I’m also getting very tired of movies that turn animals into little human beings. Theoretically, we’ve got a turtle, a skunk, a squirrel, some possums, and some porcupines in this movie, but aside from some obvious schtick with shells and smells and the like, there’s nothing to make one kind of animal seem different from the others. If a mad scientist threw them into a personality switcher, no one would notice.

Do the people that make these films realize that animals are not people, and that by ignoring the kaleidoscopic reality of animal natures they are cheating the audience of what could be a sublime experience? Over the Hedge could have given us real but stylized woodland creatures confronting a real but stylized suburbia, and in doing so shown us something that is fresh but, well, real about both sides. But R. J. and his pals themselves just act like funny-looking suburbanites, and watching their antics is about as much fun as watching Texans getting lost in a Connecticut cul-de-sac.

At a couple of points the movie sidles up to something like satire, but it’s a toothless, jokey kind of satire that relies on caricatures and stereotypes. It also sits poorly with the film’s own stale, prefabricated style, which looks designed to be sold as part of a Happy Meal. When an exterminator accidentally bags a lawn flamingo because it looks too “real,” you sense the movie is trying uneasily to admit to its own inadequacies. But the admission isn’t disarming. It’s damning. Everything in Over the Hedge, including its own lame satire, feels like it’s made of styrofoam.
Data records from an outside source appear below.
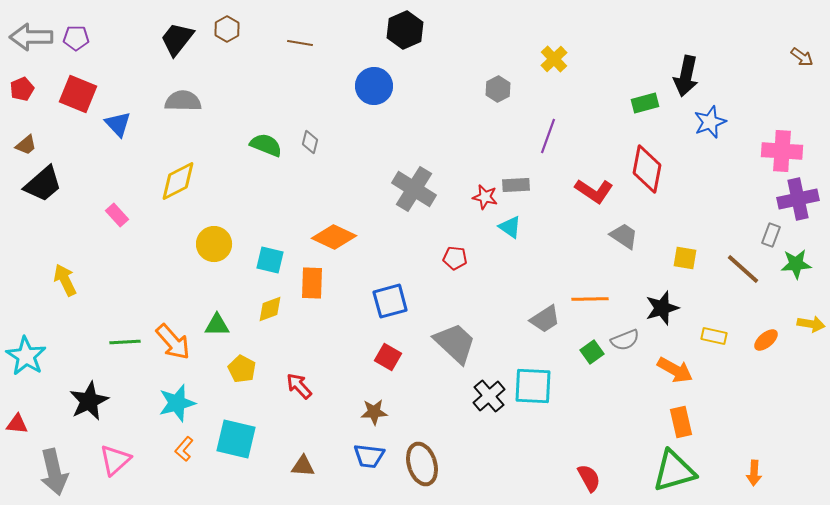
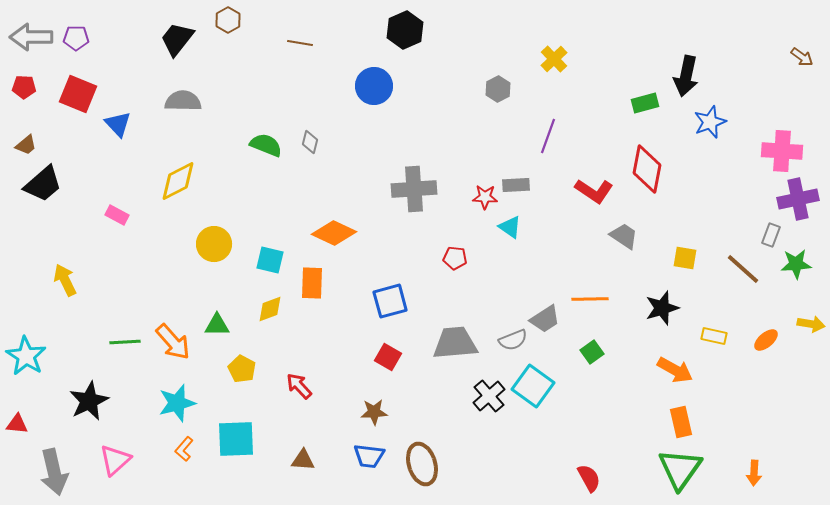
brown hexagon at (227, 29): moved 1 px right, 9 px up
red pentagon at (22, 89): moved 2 px right, 2 px up; rotated 25 degrees clockwise
gray cross at (414, 189): rotated 36 degrees counterclockwise
red star at (485, 197): rotated 10 degrees counterclockwise
pink rectangle at (117, 215): rotated 20 degrees counterclockwise
orange diamond at (334, 237): moved 4 px up
gray semicircle at (625, 340): moved 112 px left
gray trapezoid at (455, 343): rotated 48 degrees counterclockwise
cyan square at (533, 386): rotated 33 degrees clockwise
cyan square at (236, 439): rotated 15 degrees counterclockwise
brown triangle at (303, 466): moved 6 px up
green triangle at (674, 471): moved 6 px right, 2 px up; rotated 39 degrees counterclockwise
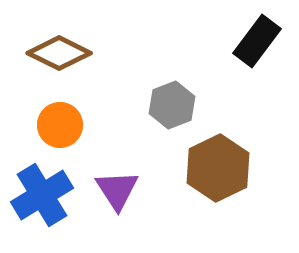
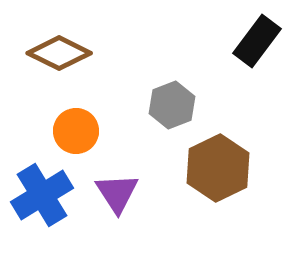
orange circle: moved 16 px right, 6 px down
purple triangle: moved 3 px down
There are a few pleasures along the way. Technical work in the film is competent, and there is some good acting, especially from the squirrel, Hammy, who is suitably hyperactive, and R. J. With the raccoon, in fact, the animators have, thankfully, gone for subtlety. He’s the “smart” guy in the story, and there’s always a temptation to make such characters overact. But they’ve played up R. J.’s intelligence by not showing him cogitating. The other animals have to “think” through what they’re doing, but R. J. just does it. That itself is a very smart and effective decision. Overall, though, the movie, despite having some attractive character designs, is not very convincing, especially in its action scenes, when the animals’ weightlessness makes the physical comedy just look silly.

A large cast of recognizable names provides the voices; none are interesting to listen to. You’d never turn your head if you heard one these guys talking behind you at the mall.

In fairness I should note that the children in the theater I saw it in screamed with laughter at some of the antics, which shows Over the Hedge can hold the attention of its target audience. And parents probably won’t be bored to distraction. But that’s just a backhanded way of saying that junk food will satisfy: the film has nothing to nourish the spirit or the imagination. Over the Hedge is completely disposable, and if the previews that came with it are any indication, it won’t be the last CG-animated picture making a short and well-deserved trip to the landfill.